Clara faces a life-changing situation to make for all humanity when it seems like the Doctor has abandoned them. With Lundvik’s help, Clara manages to send a message to Earth, one that is broadcast worldwide, where she asks everyone on the planet to help them decide – by either turning their lights to off destroy the Moon with the nuclear bombs or keep them on to allow the creature to hatch and survive. When they see the lights go out around the world, Lundvik arms the bombs, but Clara stops the countdown at the last moment. The Doctor returns and takes them back to Earth in the TARDIS, where they witness the Moon break up as the beautiful winged creature emerges – leaving something very special behind for the Earth as it flies off into the depths of space.

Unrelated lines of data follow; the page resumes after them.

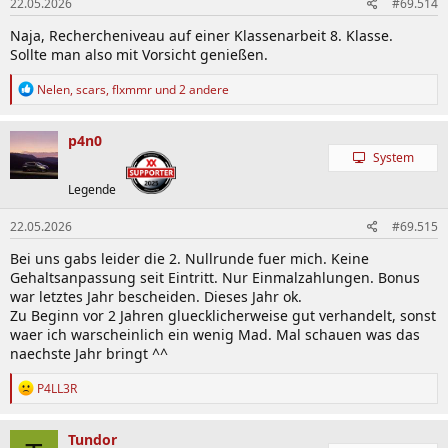
22.05.2026
#69.514
e
n
Naja, Rechercheniveau auf einer Klassenarbeit 8. Klasse.
:
Sollte man also mit Vorsicht genießen.
R
Nelen
,
scars
,
flxmmr
und 2 andere
e
a
k
p4n0
t
System
i
o
Legende
n
e
22.05.2026
#69.515
n
:
Bei uns gabs leider die 2. Nullrunde fuer mich. Keine
Gehaltsanpassung seit Eintritt. Nur Einmalzahlungen. Bonus
war letztes Jahr bescheiden. Dieses Jahr ok.
Zu Beginn vor 2 Jahren gluecklicherweise gut verhandelt, sonst
waer ich warscheinlich ein wenig Mad. Mal schauen was das
naechste Jahr bringt ^^
R
P4LL3R
e
a
k
Tundor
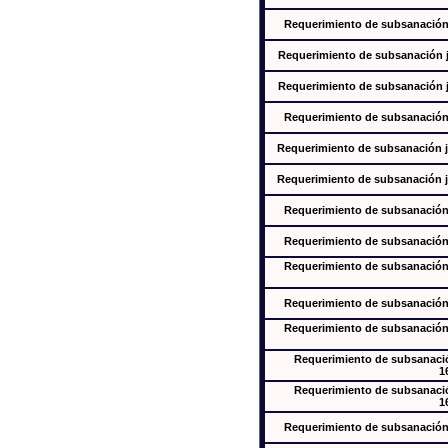
Requerimiento de subsanación j
Requerimiento de subsanación ju
Requerimiento de subsanación ju
Requerimiento de subsanación j
Requerimiento de subsanación ju
Requerimiento de subsanación ju
Requerimiento de subsanación j
Requerimiento de subsanación j
Requerimiento de subsanación j
Requerimiento de subsanación j
Requerimiento de subsanación j
Requerimiento de subsanación
1
Requerimiento de subsanación
1
Requerimiento de subsanación j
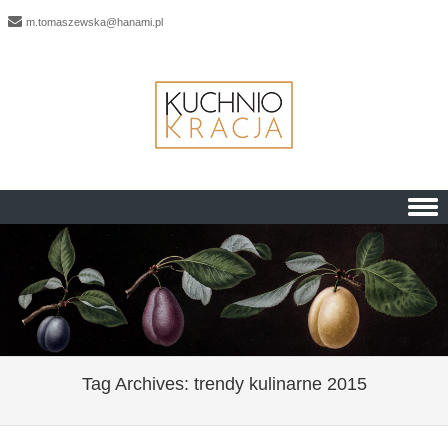
m.tomaszewska@hanami.pl
Skip to content
Tag Archives:
trendy kulinarne 2015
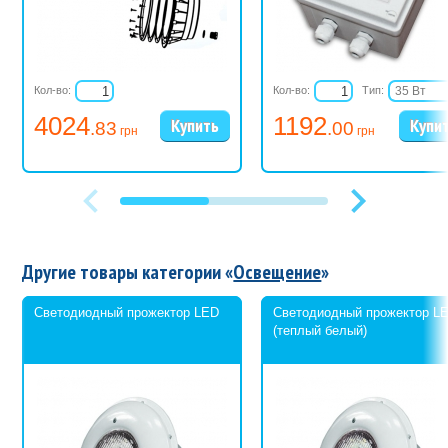
Кол-во:
Кол-во:
Тип:
35 Вт
60 Вт
4024
1192
.83
.00
105 Вт
грн
грн
300 Вт
600 Вт
Другие товары категории «
Освещение
»
Светодиодный прожектор LED
Светодиодный прожектор L
(теплый белый)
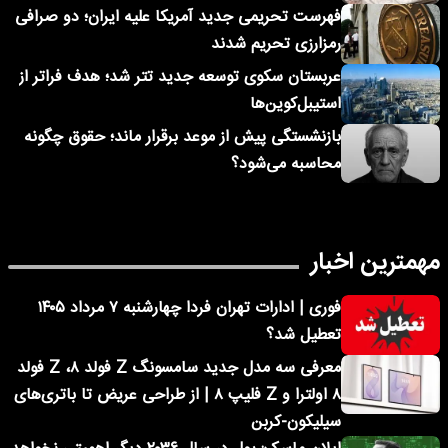
فهرست تحریمی جدید آمریکا علیه ایران؛ دو صرافی
رمزارزی تحریم شدند
عربستان سکوی توسعه جدید تتر شد؛ هدف فراتر از
استیبل‌کوین‌ها
بازنشستگی پیش از موعد برقرار ماند؛ حقوق چگونه
محاسبه می‌شود؟
مهمترین اخبار
فوری | ادارات تهران فردا چهارشنبه ۷ مرداد ۱۴۰۵
تعطیل شد؟
معرفی سه مدل جدید سامسونگ Z فولد ۸، Z فولد
۸ اولترا و Z فلیپ ۸ | از طراحی عریض تا باتری‌های
سیلیکون-کربن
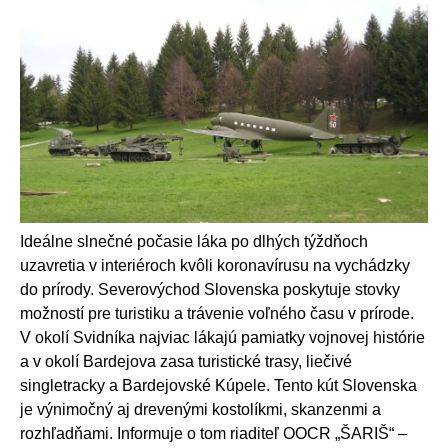
Ideálne slnečné počasie láka po dlhých týždňoch
uzavretia v interiéroch kvôli koronavírusu na vychádzky
do prírody. Severovýchod Slovenska poskytuje stovky
možností pre turistiku a trávenie voľného času v prírode.
V okolí Svidníka najviac lákajú pamiatky vojnovej histórie
a v okolí Bardejova zasa turistické trasy, liečivé
singletracky a Bardejovské Kúpele. Tento kút Slovenska
je výnimočný aj drevenými kostolíkmi, skanzenmi a
rozhľadňami. Informuje o tom riaditeľ OOCR „ŠARIŠ“ –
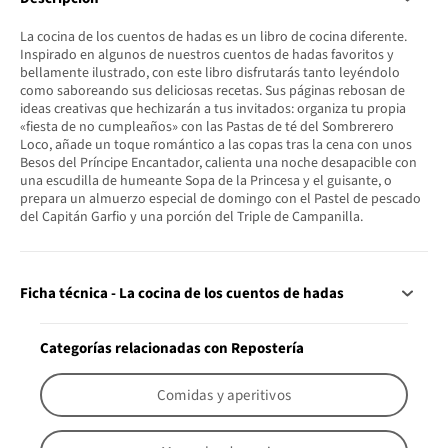
La cocina de los cuentos de hadas es un libro de cocina diferente.
Inspirado en algunos de nuestros cuentos de hadas favoritos y
bellamente ilustrado, con este libro disfrutarás tanto leyéndolo
como saboreando sus deliciosas recetas. Sus páginas rebosan de
ideas creativas que hechizarán a tus invitados: organiza tu propia
«fiesta de no cumpleaños» con las Pastas de té del Sombrerero
Loco, añade un toque romántico a las copas tras la cena con unos
Besos del Príncipe Encantador, calienta una noche desapacible con
una escudilla de humeante Sopa de la Princesa y el guisante, o
prepara un almuerzo especial de domingo con el Pastel de pescado
del Capitán Garfio y una porción del Triple de Campanilla.
Ficha técnica - La cocina de los cuentos de hadas
Categorías relacionadas con Repostería
Comidas y aperitivos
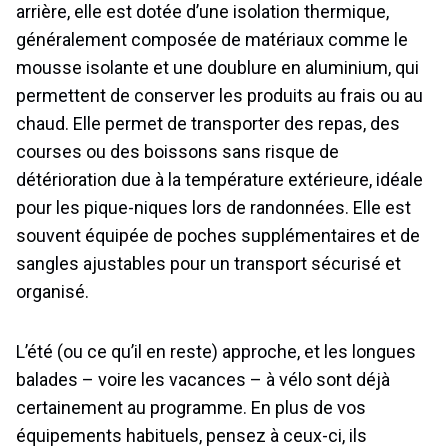
arrière, elle est dotée d’une isolation thermique,
généralement composée de matériaux comme le
mousse isolante et une doublure en aluminium, qui
permettent de conserver les produits au frais ou au
chaud. Elle permet de transporter des repas, des
courses ou des boissons sans risque de
détérioration due à la température extérieure, idéale
pour les pique-niques lors de randonnées. Elle est
souvent équipée de poches supplémentaires et de
sangles ajustables pour un transport sécurisé et
organisé.
L’été (ou ce qu’il en reste) approche, et les longues
balades – voire les vacances – à vélo sont déjà
certainement au programme. En plus de vos
équipements habituels, pensez à ceux-ci, ils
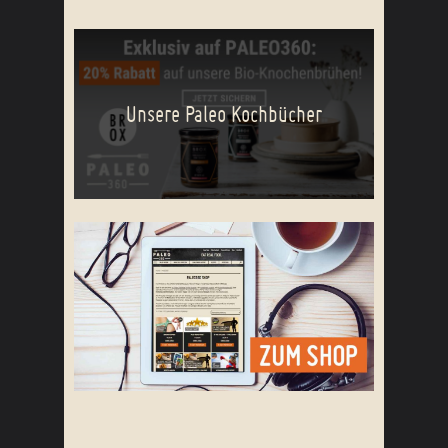
Unsere Paleo Kochbücher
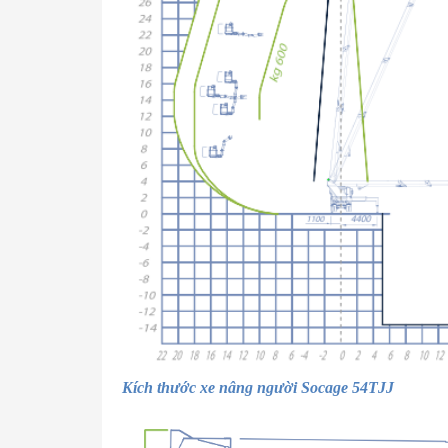
Kích thước xe nâng người Socage 54TJJ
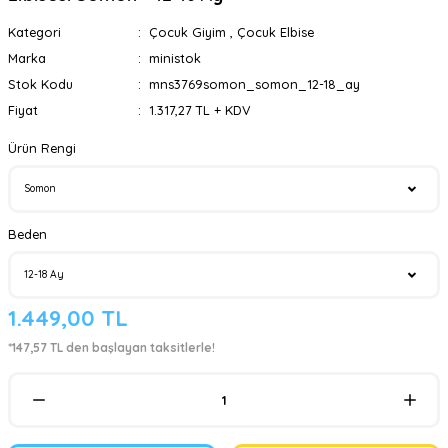
Kategori
Çocuk Giyim
,
Çocuk Elbise
Marka
ministok
Stok Kodu
mns3769somon_somon_12-18_ay
Fiyat
1.317,27 TL + KDV
Ürün Rengi
Beden
1.449,00 TL
*147,57 TL den başlayan taksitlerle!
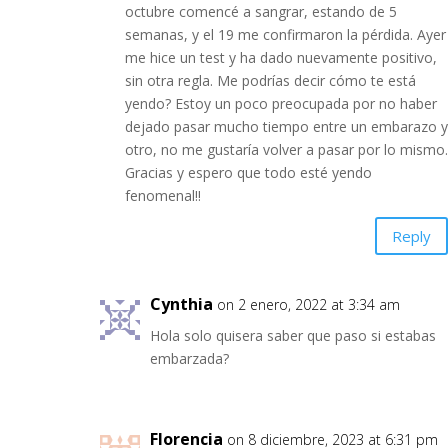
octubre comencé a sangrar, estando de 5
semanas, y el 19 me confirmaron la pérdida. Ayer
me hice un test y ha dado nuevamente positivo,
sin otra regla. Me podrías decir cómo te está
yendo? Estoy un poco preocupada por no haber
dejado pasar mucho tiempo entre un embarazo y
otro, no me gustaría volver a pasar por lo mismo.
Gracias y espero que todo esté yendo
fenomenal!!
Reply
Cynthia
on 2 enero, 2022 at 3:34 am
Hola solo quisera saber que paso si estabas
embarzada?
Florencia
on 8 diciembre, 2023 at 6:31 pm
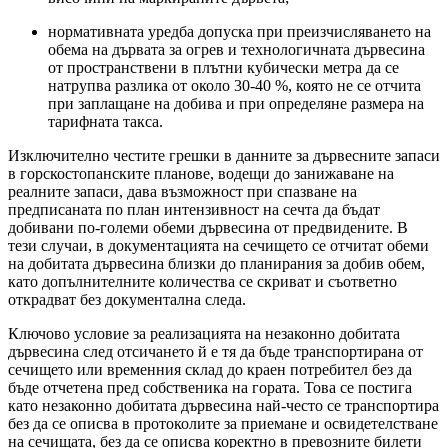
нормативната уредба допуска при преизчисляването на
обема на дървата за огрев и технологичната дървесина
от пространствени в плътни кубически метра да се
натрупва разлика от около 30-40 %, която не се отчита
при заплащане на добива и при определяне размера на
тарифната такса.
Изключително честите грешки в данните за дървесните запаси
в горскостопанските планове, водещи до занижаване на
реалните запаси, дава възможност при спазване на
предписаната по план интензивност на сечта да бъдат
добивани по-големи обеми дървесина от предвидените. В
тези случаи, в документацията на сечището се отчитат обеми
на добитата дървесина близки до планирания за добив обем,
като допълнителните количества се скриват и съответно
открадват без документална следа.
Ключово условие за реализацията на незаконно добитата
дървесина след отсичането й е тя да бъде транспортирана от
сечището или временния склад до краен потребител без да
бъде отчетена пред собственика на гората. Това се постига
като незаконно добитата дървесина най-често се транспортира
без да се описва в протоколите за приемане и освидетелстване
на сечищата, без да се описва коректно в превозните билети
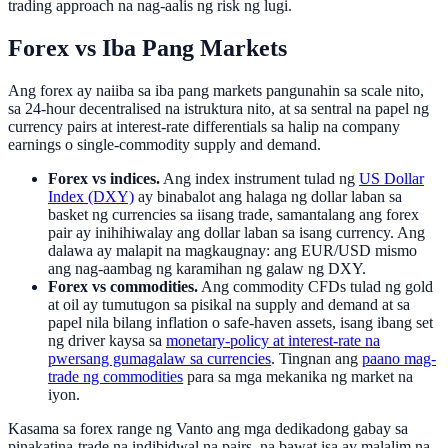
trading approach na nag-aalis ng risk ng lugi.
Forex vs Iba Pang Markets
Ang forex ay naiiba sa iba pang markets pangunahin sa scale nito,
sa 24-hour decentralised na istruktura nito, at sa sentral na papel ng
currency pairs at interest-rate differentials sa halip na company
earnings o single-commodity supply and demand.
Forex vs indices.
Ang index instrument tulad ng
US Dollar
Index (DXY)
ay binabalot ang halaga ng dollar laban sa
basket ng currencies sa iisang trade, samantalang ang forex
pair ay inihihiwalay ang dollar laban sa isang currency. Ang
dalawa ay malapit na magkaugnay: ang EUR/USD mismo
ang nag-aambag ng karamihan ng galaw ng DXY.
Forex vs commodities.
Ang commodity CFDs tulad ng gold
at oil ay tumutugon sa pisikal na supply and demand at sa
papel nila bilang inflation o safe-haven assets, isang ibang set
ng driver kaysa sa
monetary-policy at interest-rate na
pwersang gumagalaw sa currencies
. Tingnan ang
paano mag-
trade ng commodities
para sa mga mekanika ng market na
iyon.
Kasama sa forex range ng Vanto ang mga dedikadong gabay sa
pinakatina-trade na indibidwal na pairs, na bawat isa ay malalim na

The Doctor knew this was a decision that only humanity could make, he couldn’t do it for them, and he was sure Clara would make the right choice in the end. From this point onwards, during the mid 21st century, the events of this day would inspire humanity to reach out to the stars, and they would ultimately set out to explore the universe. After returning Courtney to school, the Doctor is ready to set of on another adventure, but Clara brings the TARDIS to a halt and angrily confronts the Time Lord about what happened. Jenna Coleman is absolutely terrific in this scene, Clara’s furious diatribe even catches the Doctor off guard, and after she’s stormed out of the TARDIS it doesn’t take Danny Pink (Samuel Anderson) long to figure out what’s happened and offer his advise as he knows all too well what she’s going through because of his experiences in the army.
The Doctor’s reasoning for leaving Clara, Courtney and Lundvik on the Moon, telling them it’s their choice, is quite unlike anything we’ve seen the Time Lord do before in this kind of situation. Kill the Moon highlights just how alien and detached this 12th incarnation can be. Peter Capaldi is magnificent in this episode and the Time Lord’s actions here are sure to have long lasting repercussions for the rest of series eight.
Kill the Moon is a dark, thrilling, and emotional roller coaster ride of an episode from Peter Harness. Peter Capaldi, Jenna Coleman, and Ellis George all deliver brilliant performances in this episode, they make a great team, which makes the resolution of the crisis at the heart of this adventure seem all the more bitter sweet as a result. Paul Wilmhurst’s excellent direction masterfully builds the tension and suspense during the first half of the episode. The dark and sinister atmosphere is heightened even further when the spiders emerge, the Doctor’s and Clara’s friendship is tested to breaking point, and Wilmhurst keeps piling on the shocks and scares right up until the climatic final scenes that will leave you wondering where the Doctor and Clara can go from here.